Heterogeneous graph attention network for semi-supervised short text classification (EMNLP 2019)

Primary LanguagePython

An implement of EMNLP 2019 paper "Heterogeneous Graph Attention Networks for Semi-supervised Short Text Classification".

Thank you for your interest in our work! 😄


  • Anaconda3 (python 3.6)
  • Pytorch 1.3.1
  • gensim 3.6.0

Easy Run

cd ./model/code/
python train.py

You may change the dataset by modifying the variable "dataset = 'example'" in the top of the code "train.py" or use arguments (see train.py).

Our datasets can be downloaded from Google Drive. PS: I have accidentally deleted some files, but I tried to restore them, hope they will run correctly.

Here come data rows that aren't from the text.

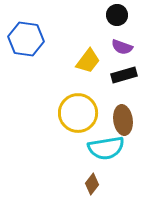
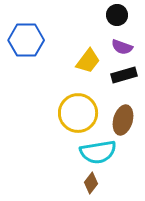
blue hexagon: moved 1 px down; rotated 8 degrees counterclockwise
brown ellipse: rotated 24 degrees clockwise
cyan semicircle: moved 8 px left, 4 px down
brown diamond: moved 1 px left, 1 px up
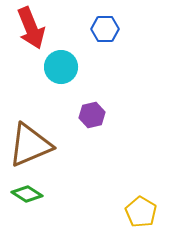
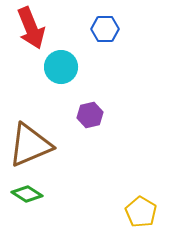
purple hexagon: moved 2 px left
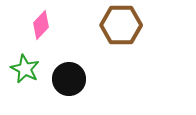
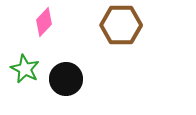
pink diamond: moved 3 px right, 3 px up
black circle: moved 3 px left
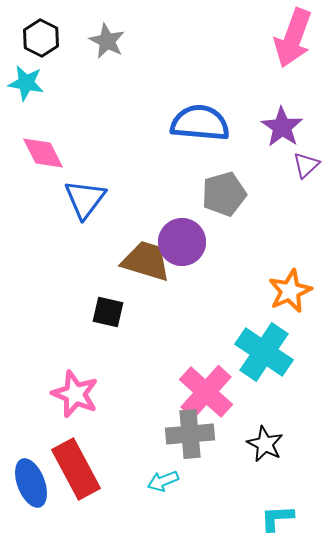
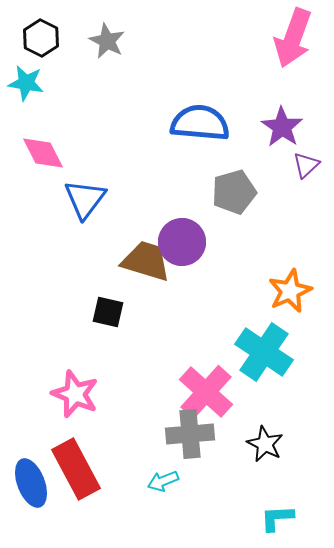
gray pentagon: moved 10 px right, 2 px up
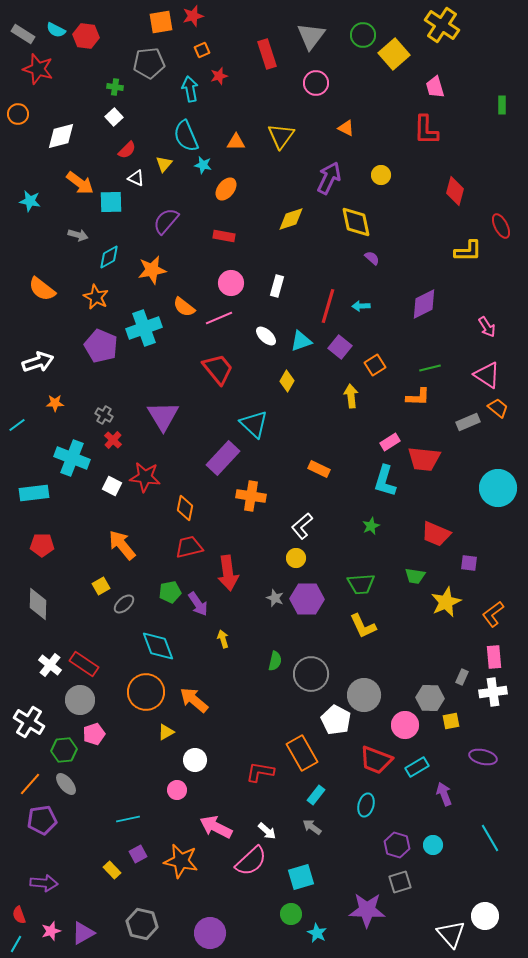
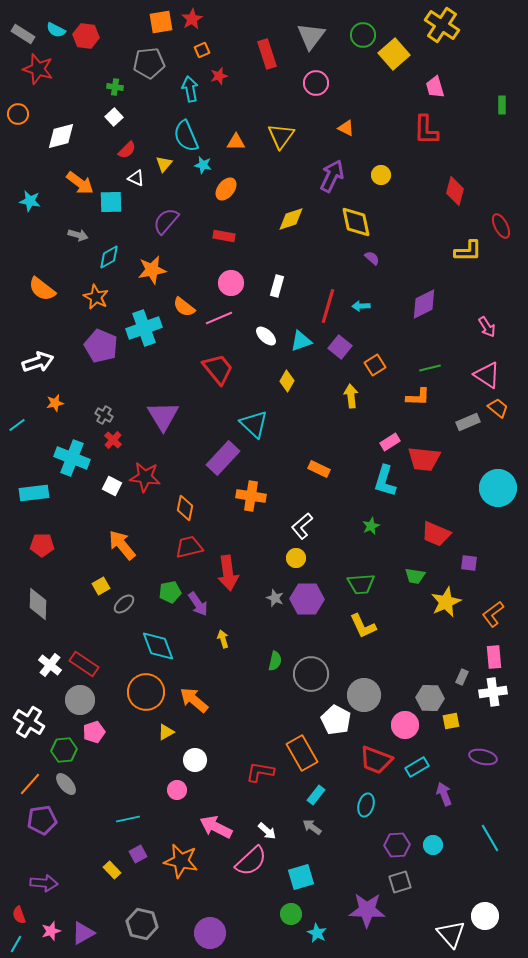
red star at (193, 16): moved 1 px left, 3 px down; rotated 15 degrees counterclockwise
purple arrow at (329, 178): moved 3 px right, 2 px up
orange star at (55, 403): rotated 12 degrees counterclockwise
pink pentagon at (94, 734): moved 2 px up
purple hexagon at (397, 845): rotated 20 degrees counterclockwise
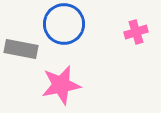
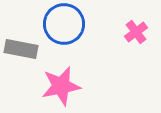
pink cross: rotated 20 degrees counterclockwise
pink star: moved 1 px down
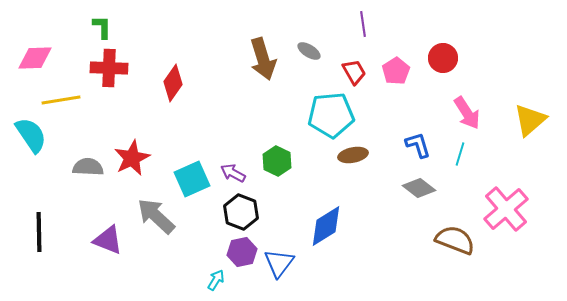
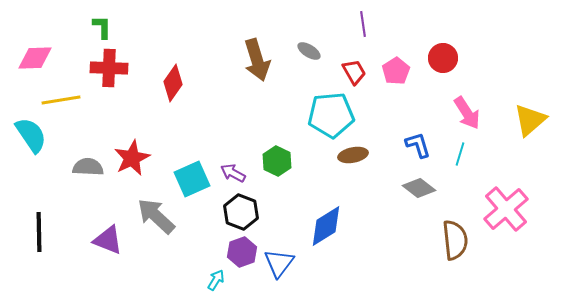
brown arrow: moved 6 px left, 1 px down
brown semicircle: rotated 63 degrees clockwise
purple hexagon: rotated 8 degrees counterclockwise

Prepare for your own dataset

The following files are required:

    ---- YourData.cites                // the adjcencies
    ---- YourData.content.text         // the features of texts
    ---- YourData.content.entity       // the features of entities
    ---- YourData.content.topic        // the features of topics
    ---- train.map                     // the index of the training node
    ---- vali.map                      // the index of the validation nodes
    ---- test.map                      // the index of the testing nodes

The format is as following:

  • YourData.cites

    Each line contains an edge: "idx1\tidx2\n". eg: "98 13"

  • YourData.content.text

    Each line contains a node: "idx\t[features]\t[category]\n", note that the [features] is a list of floats with '\t' as the delimiter. eg: "59 1.0 0.5 0.751 0.0 0.659 0.0 computers" If used for multi-label classification, [category] must be one-hot with space as delimiter, eg: "59 1.0 0.5 0.751 0.0 0.659 0.0 0 1 1 0 1 0".

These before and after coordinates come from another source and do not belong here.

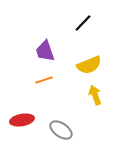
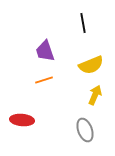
black line: rotated 54 degrees counterclockwise
yellow semicircle: moved 2 px right
yellow arrow: rotated 42 degrees clockwise
red ellipse: rotated 15 degrees clockwise
gray ellipse: moved 24 px right; rotated 35 degrees clockwise
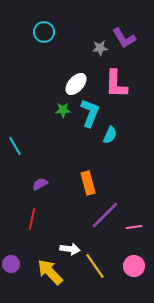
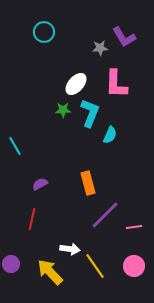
purple L-shape: moved 1 px up
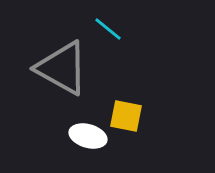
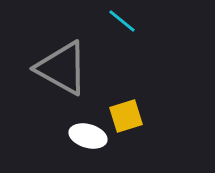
cyan line: moved 14 px right, 8 px up
yellow square: rotated 28 degrees counterclockwise
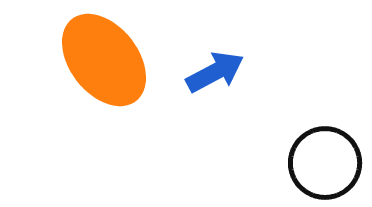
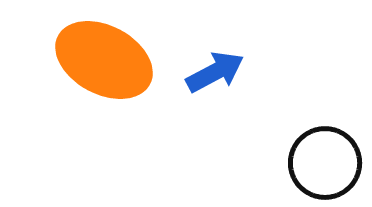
orange ellipse: rotated 24 degrees counterclockwise
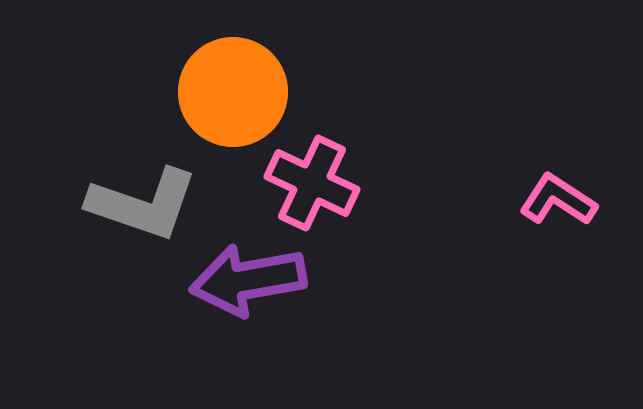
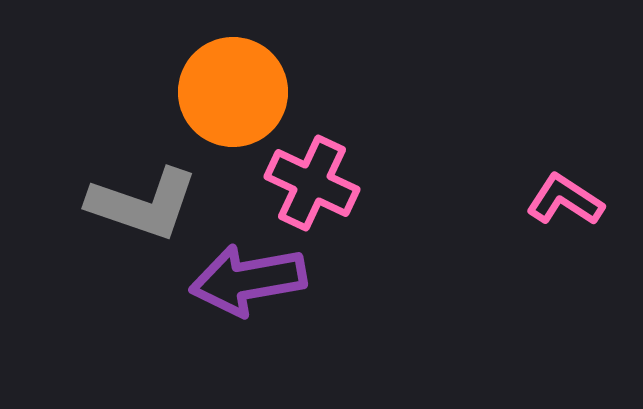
pink L-shape: moved 7 px right
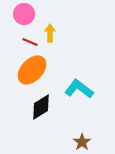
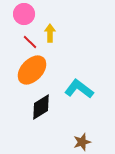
red line: rotated 21 degrees clockwise
brown star: rotated 18 degrees clockwise
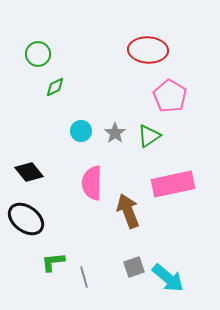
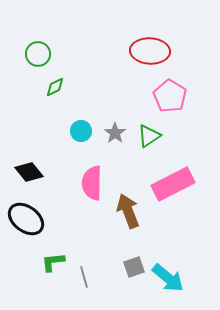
red ellipse: moved 2 px right, 1 px down
pink rectangle: rotated 15 degrees counterclockwise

  • YourData.content.entity

    Similar with .text, just change the [category] to "entity". eg: "13 0.0 0.0 1.0 0.0 0.0 entity"

  • YourData.content.topic

    Similar with .text, just change the [category] to "topic". eg: "64 0.10 1.21 8.09 0.10 topic"

  • *.map

    Each line contains an index: "idx\n". eg: "98"

You can see the example in ./model/data/example/*

A simple data preprocessing code is provided. Successfully running it requires a token of tagme's account (my personal token is provided in tagme.py, but may be invalid in the future), Wikipedia's entity descriptions, and a word2vec model containing entity embeddings. You can prepare them yourself or obtain our files from Google Drive and unzip them to ./data/ .

Then, you should prepare a data file like ./data/example/example.txt, whose format is: "[idx]\t[category]\t[content]\n".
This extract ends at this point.